Dundee project aims to support vulnerable children and families
A new partnership has been launched offering support and guidance to families, children and young people in Dundee.
Four Scottish charities have come together to form the Dundee Early Intervention Team (DEIT).
The project is a partnership between Aberlour, Children 1st, Barnardo's Scotland and Action for Children.
The team aims to address problems facing children and families before the need for intervention arises.
DEIT will work with Dundee City Council, NHS Tayside and Dundee Voluntary Action to help families where the eldest child is aged between five and 12 and still in primary education.
The project has received funding for three years and will offer support, advice and guidance on all aspects of parenting, social, health or relationship difficulties.
Hillary Brookes, the team's manager, said: "We're excited that we've been able to create a cross-partnership team which will be working closely with a range of agencies from across Dundee to prevent problems from escalating and stopping the need for greater intervention which can only be a positive thing for the children and families we'll be working with."

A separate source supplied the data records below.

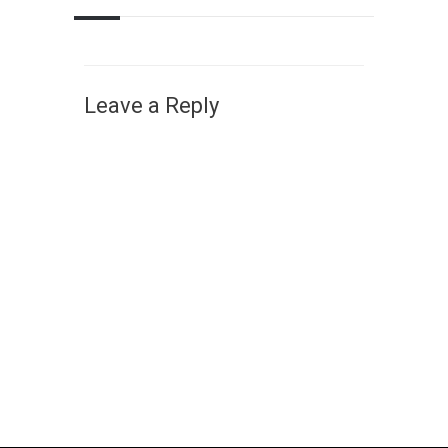
Leave a Reply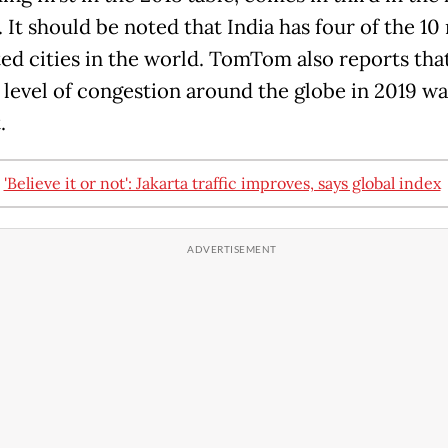
 It should be noted that India has four of the 10
ed cities in the world. TomTom also reports tha
 level of congestion around the globe in 2019 wa
.
:
'Believe it or not': Jakarta traffic improves, says global index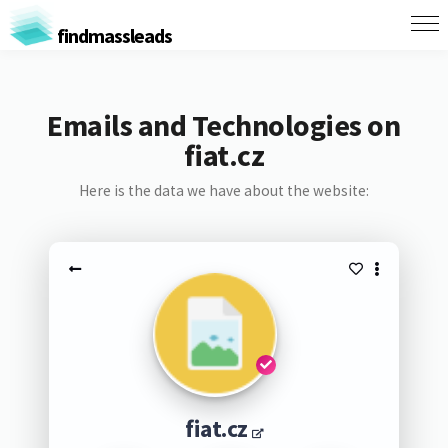
findmassleads
Emails and Technologies on
fiat.cz
Here is the data we have about the website:
fiat.cz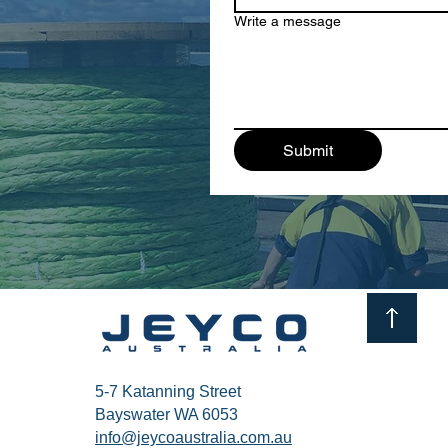
Write a message
Submit
5-7 Katanning Street
Bayswater WA 6053
info@jeycoaustralia.com.au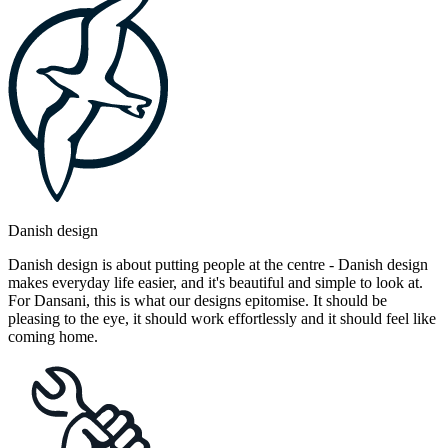
Danish design
Danish design is about putting people at the centre - Danish design
makes everyday life easier, and it's beautiful and simple to look at.
For Dansani, this is what our designs epitomise. It should be
pleasing to the eye, it should work effortlessly and it should feel like
coming home.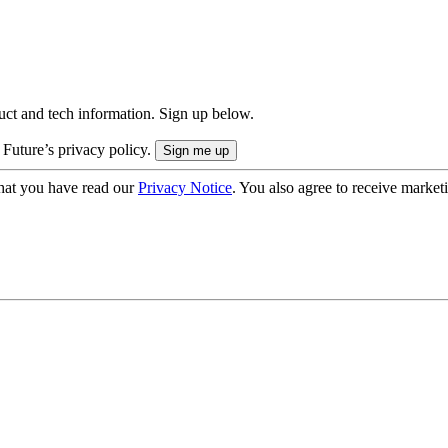
uct and tech information. Sign up below.
 Future’s privacy policy.
hat you have read our
Privacy Notice
. You also agree to receive market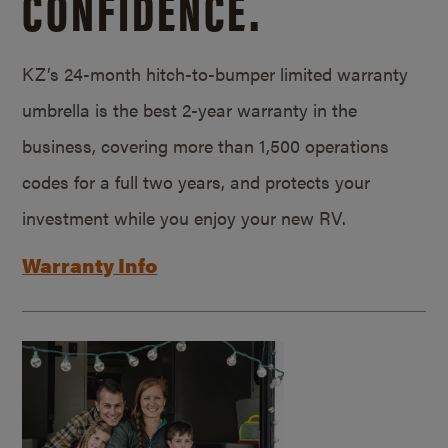
CONFIDENCE.
KZ’s 24-month hitch-to-bumper limited warranty
umbrella is the best 2-year warranty in the
business, covering more than 1,500 operations
codes for a full two years, and protects your
investment while you enjoy your new RV.
Warranty Info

Ken Dunbar, chief executive of Aberlour, said DEIT would bring together a wide range of skill and experience, which would hopefully influence other child services.

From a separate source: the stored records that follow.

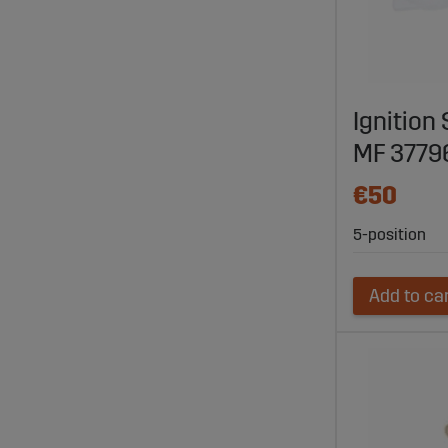
Ignition
MF 3779
€50
5-position
Add to ca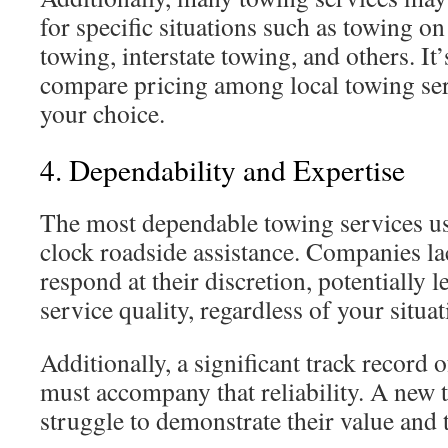
for specific situations such as towing on
towing, interstate towing, and others. It
compare pricing among local towing se
your choice.
4. Dependability and Expertise
The most dependable towing services us
clock roadside assistance. Companies la
respond at their discretion, potentially l
service quality, regardless of your situat
Additionally, a significant track record
must accompany that reliability. A ne
struggle to demonstrate their value and 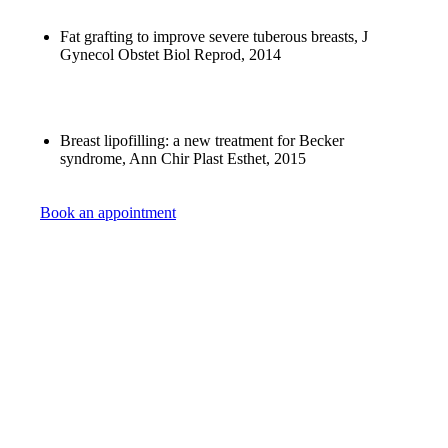
Fat grafting to improve severe tuberous breasts, J
Gynecol Obstet Biol Reprod, 2014
Breast lipofilling: a new treatment for Becker
syndrome, Ann Chir Plast Esthet, 2015
Book an appointment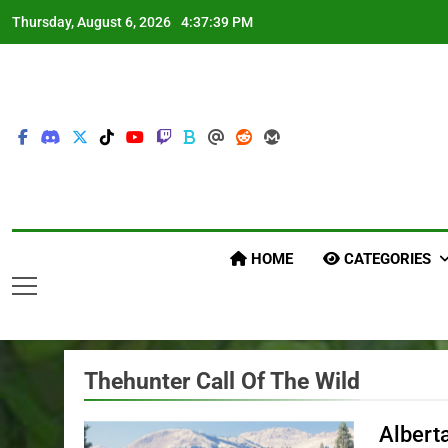
Skip
Thursday, August 6, 2026
4:37:42 PM
to
content
HOME
CATEGORIES
Thehunter Call Of The Wild
Albert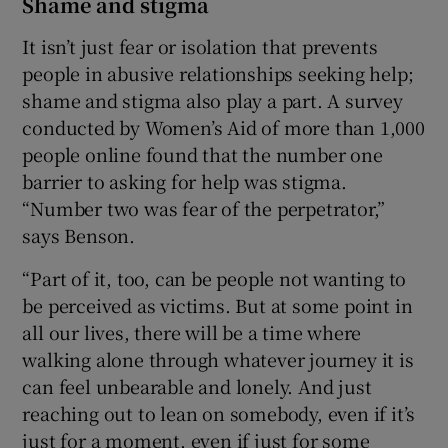
Shame and stigma
It isn’t just fear or isolation that prevents
people in abusive relationships seeking help;
shame and stigma also play a part. A survey
conducted by Women’s Aid of more than 1,000
people online found that the number one
barrier to asking for help was stigma.
“Number two was fear of the perpetrator,”
says Benson.
“Part of it, too, can be people not wanting to
be perceived as victims. But at some point in
all our lives, there will be a time where
walking alone through whatever journey it is
can feel unbearable and lonely. And just
reaching out to lean on somebody, even if it’s
just for a moment, even if just for some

He said: "Commissioners are increasingly looking for service providers to work in a more joined-up manner and this unique arrangement in Dundee provides a template for new ways of working throughout Scotland, ensuring better co-ordination, an opportunity to build on our individual strengths and delivering greater efficiencies through shared costs."

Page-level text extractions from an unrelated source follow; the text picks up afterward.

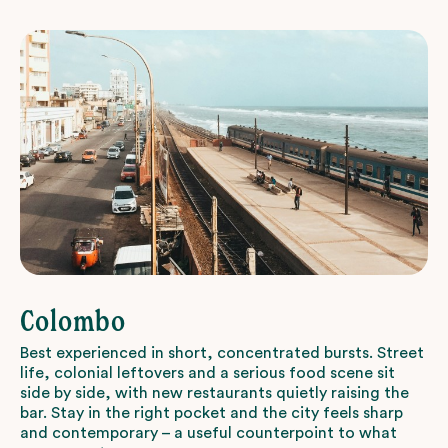
Colombo
Best experienced in short, concentrated bursts. Street
life, colonial leftovers and a serious food scene sit
side by side, with new restaurants quietly raising the
bar. Stay in the right pocket and the city feels sharp
and contemporary – a useful counterpoint to what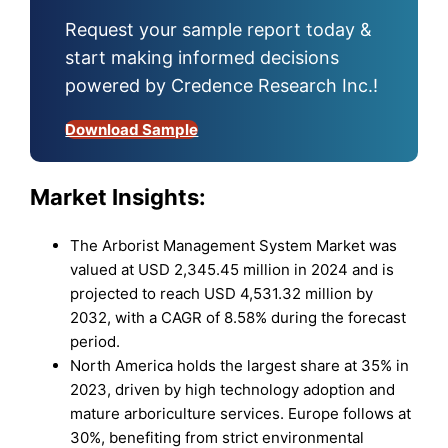
Request your sample report today &
start making informed decisions
powered by Credence Research Inc.!
Download Sample
Market
Insights:
The Arborist Management System Market was
valued at USD 2,345.45 million in 2024 and is
projected to reach USD 4,531.32 million by
2032, with a CAGR of 8.58% during the forecast
period.
North America holds the largest share at 35% in
2023, driven by high technology adoption and
mature arboriculture services. Europe follows at
30%, benefiting from strict environmental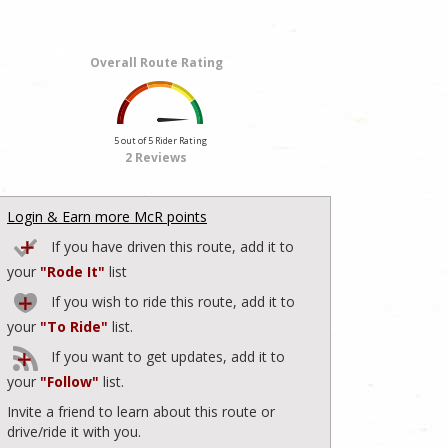
Overall Route Rating
5 out of 5 Rider Rating
2 Reviews
Login & Earn more McR points
If you have driven this route, add it to
your
"Rode It"
list
If you wish to ride this route, add it to
your
"To Ride"
list.
If you want to get updates, add it to
your
"Follow"
list.
Invite a friend to learn about this route or
drive/ride it with you.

Carol Iddon, director of children's services at Action for Children, said the scheme should allow professionals to get in contact with families sooner.
She said: "We know that early intervention can prevent issues becoming deeply entrenched within families, having long-term effects not only on them but on communities.
"By working with partner organisations as one dedicated team we can offer a full complement of tailored, specialist support; giving vulnerable families the tools they need to transform their lives and fulfil their potential."
Barnardo's Scotland said they were pleased to be taking a part in the new initiative.
Their director, Martion Crewe, said: "Working closely with partner organisations is essential if we are to be able to make a difference to the lives of the people who need our help the most."
Anne Houston, chief executive of Children 1st, described the project as innovative.
She added: "With the different strengths that each partner brings and by working with families at an early stage, we will provide vulnerable children and families in Dundee with the vital opportunities, skills and support they need to positively deal with the challenges that life brings."